Programme Director, Mr Henny Botha
Ward Councillor, Cllr Ms Rau,
The Principal, Mrs Meyer
SGB Chairperson, Mrs Pamela Bossr
Guest Speaker, Ms Sanet Nowers,
Pastor, Phillip Voegt,
Rosewood Primary School Teachers and Parents
Members of the Media
Ladies and Gentlemen
It is my singular honour and a privilege to be in the province of the Western Cape again to officially open the 10th state-of-the-art school. This school is part of the ANC led government ground-breaking infrastructure built programme dubbed Accelerated Schools Infrastructure Delivery Initiative (ASIDI).
Today, I am honoured to be among the community Bonteheuwel on their special occasion. We were in this province last week to officially handover the Kasselsvlei Primary School to the Bellville community. The jubilation that one witnessed in Bellville among both the young and old convinced us that we are indeed on the right trajectory to restore pride to our people through building the state-of-the-art schools.

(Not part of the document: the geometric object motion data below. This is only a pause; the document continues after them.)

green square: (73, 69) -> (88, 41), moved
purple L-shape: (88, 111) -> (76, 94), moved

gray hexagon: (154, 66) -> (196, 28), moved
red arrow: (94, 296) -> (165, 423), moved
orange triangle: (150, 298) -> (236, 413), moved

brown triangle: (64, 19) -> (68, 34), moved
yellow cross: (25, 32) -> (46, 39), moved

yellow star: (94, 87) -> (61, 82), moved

The co-founder of the world’s largest PC software company, Microsoft, Bill Gates correctly summed up the importance of education, he said: “As we enter the twenty-first century, it is clear that education is, indeed, the best investment that we can make, for an information economy depends upon a knowledgeable, skilled, educated workforce. The better educated our students are, the better we will perform economically.”
Today it is the turn of the community Bonteheuwel to experience first-hand the tangible fruits of living in a democracy. We are indeed restoring the promise of freedom through this massive investment in the future of this community. As I mentioned earlier the Rosewood Primary School is part of the ASIDI programme whose singular mission is to eradicate schools built from inappropriate materials such as of asbestos, wood, mud, etc. However, because ASIDI is more than just brick and mortar programme, all ASIDI schools are provided with dignified sanitation, drinking water, electricity, computers, laboratories and other basic amenities
In the Western Cape alone the ASIDI programme is poised to deliver 25 state-of-the-art schools especially for the previously disadvantaged communities.

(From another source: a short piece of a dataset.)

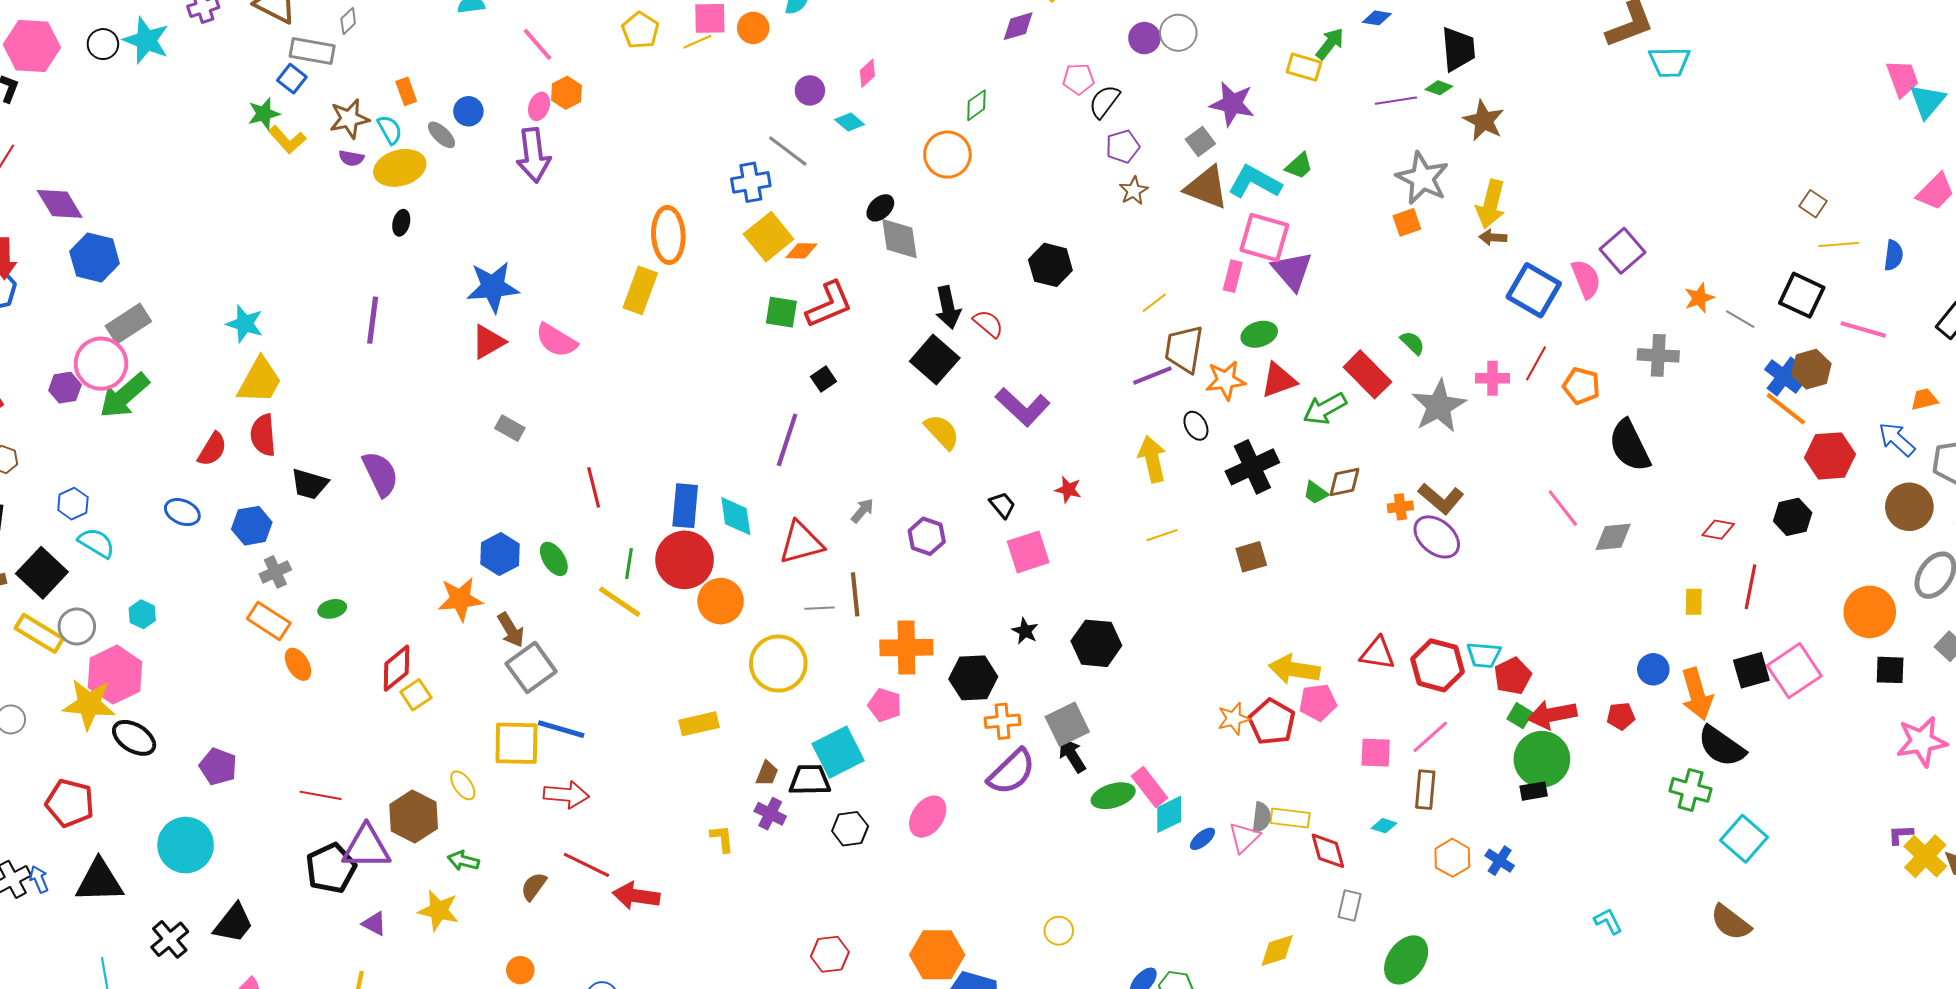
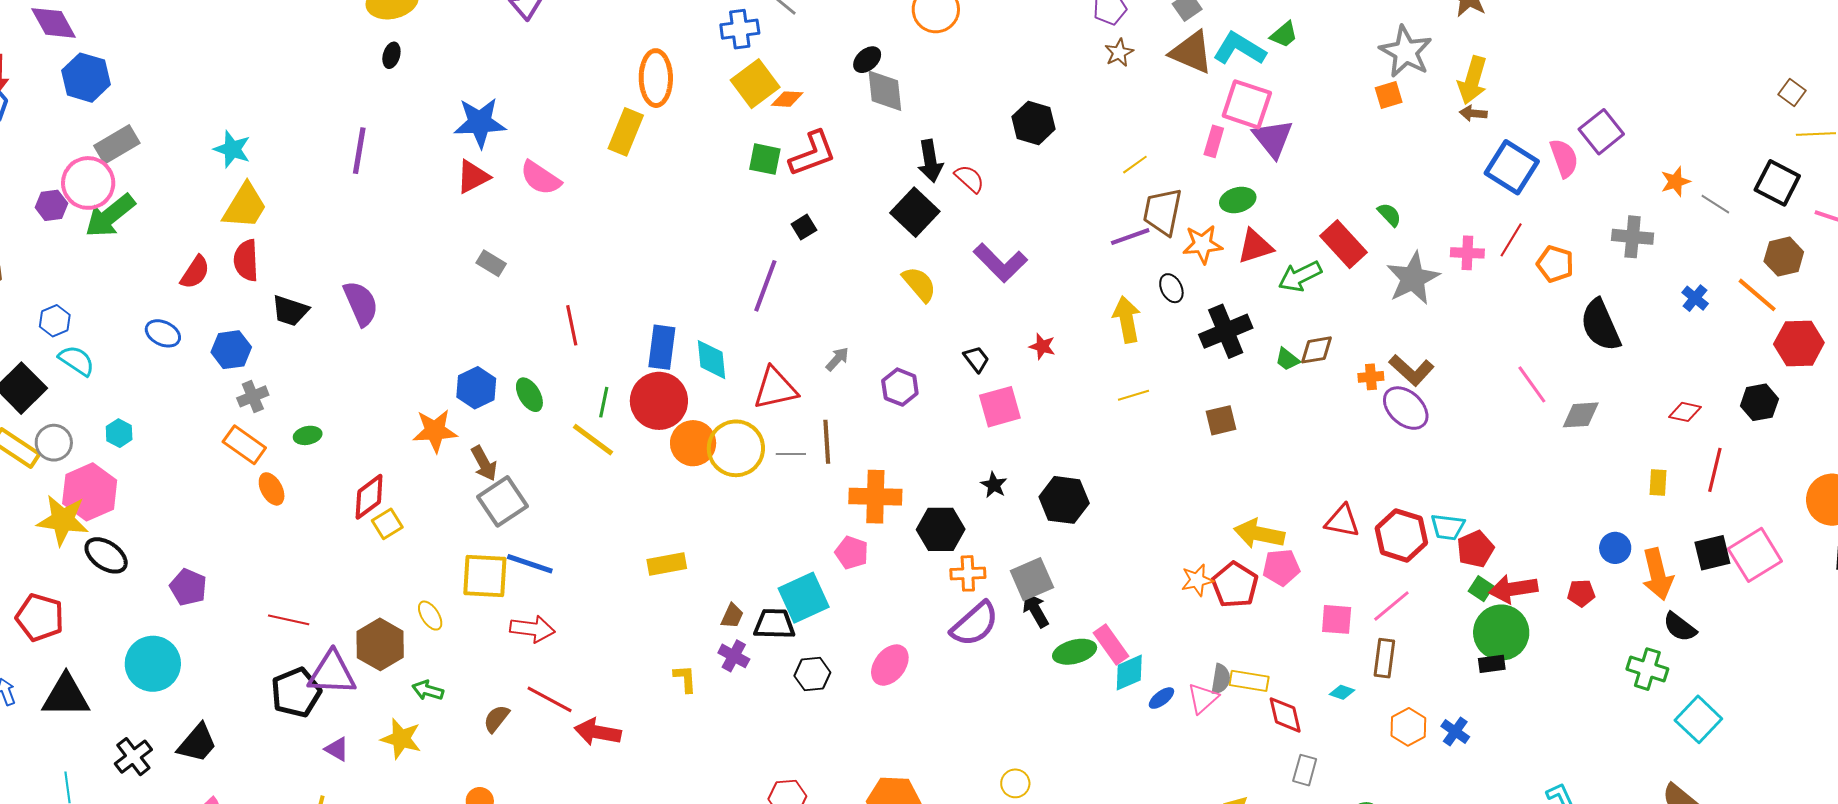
blue cross: (1784, 376) -> (1695, 298), moved, size x0.7
yellow circle: (778, 664) -> (736, 448), moved
black semicircle: (1721, 746) -> (1680, 627), size x0.7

Nationally, ASIDI has delivered 97 state-of-the-art facilities in rural and economically depressed areas to give all our children a more equal shot at life. These are indeed dividends of democracy.

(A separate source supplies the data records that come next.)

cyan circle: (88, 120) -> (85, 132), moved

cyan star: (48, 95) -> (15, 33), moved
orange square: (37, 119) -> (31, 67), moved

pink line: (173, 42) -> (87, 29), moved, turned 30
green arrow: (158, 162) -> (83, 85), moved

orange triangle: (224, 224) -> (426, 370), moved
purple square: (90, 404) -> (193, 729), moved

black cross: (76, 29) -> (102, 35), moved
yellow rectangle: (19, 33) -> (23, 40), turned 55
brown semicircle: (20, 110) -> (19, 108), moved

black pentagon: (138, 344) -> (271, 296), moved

Throughout the length and breadth of our beautiful country we seek to deliver 527 state-of-the-art schools like this one. By the time we complete this mammoth task we would have provided water, sanitation and electricity to 1000 schools as part of restoring dignity to our people. We have already provided water to 380 schools, sanitation to 367 schools and electricity to 289 schools all of them for the first time ever!
Programme Director it is important to repeat this point as I always do when we open an ASIDI School. ASIDI is more than just brick and mortar but a programme to fundamentally change the learning landscape of underprivileged communities. We are now creating learning spaces of excellence. We are restoring the dignity of rural and underprivileged communities. We are creating chances for rural and underprivileged children to have decent structures and quality education so that they too can reap the rewards of a Better Life for All that often other people talk about.
I am informed that this community is facing social ills such as the scourge of gangsterism, crime, and drug usage amongst others. I am also informed that the whole area is economically depressed. These are serious challenges facing not only this community but many across the previously disadvantaged areas of the Western Cape. I do not have a silver bullet to solve these social ills. However, I have an honour to serve as a Deputy Minister of Basic Education and I have very important words to say to parents and learners about the importance of education.
Programme Director we take pride in the fact as we mark the 60th anniversary of the Freedom Charter the ANC led government is working hard to fulfil the Charter’s most important declaration that: “Doors of Learning and Culture Shall be Opened.”
Programme Director even our internationally celebrated 1996 Constitution enjoins this government to provide quality education to all our children irrespective of social or economic status; irrespective of colour or creed; irrespective of gender or sexual orientation.
Importance of Education
Therefore, opening classroom doors to all children, especially girls, helps to break the inter-generational chains of poverty.
Education empowers women and girls: The economic and personal empowerment that education provides allows women and girls to make healthier choices for themselves and their families. The United Nations Population Fund says that the benefits of education for girls include a reduction in poverty and an improvement of the health of women and their children, as well as the potential to reduce the impact of HIV/AIDS (UNFPA, 2010).
According to the Bread for the World Hunger Report (Bread for the World, 2005), expanding education for girls is also one of the most powerful ways of fighting hunger. The report concludes that gains made in women’s education made the most significant difference in reducing malnutrition, even out-performing a simple increase in the availability of food.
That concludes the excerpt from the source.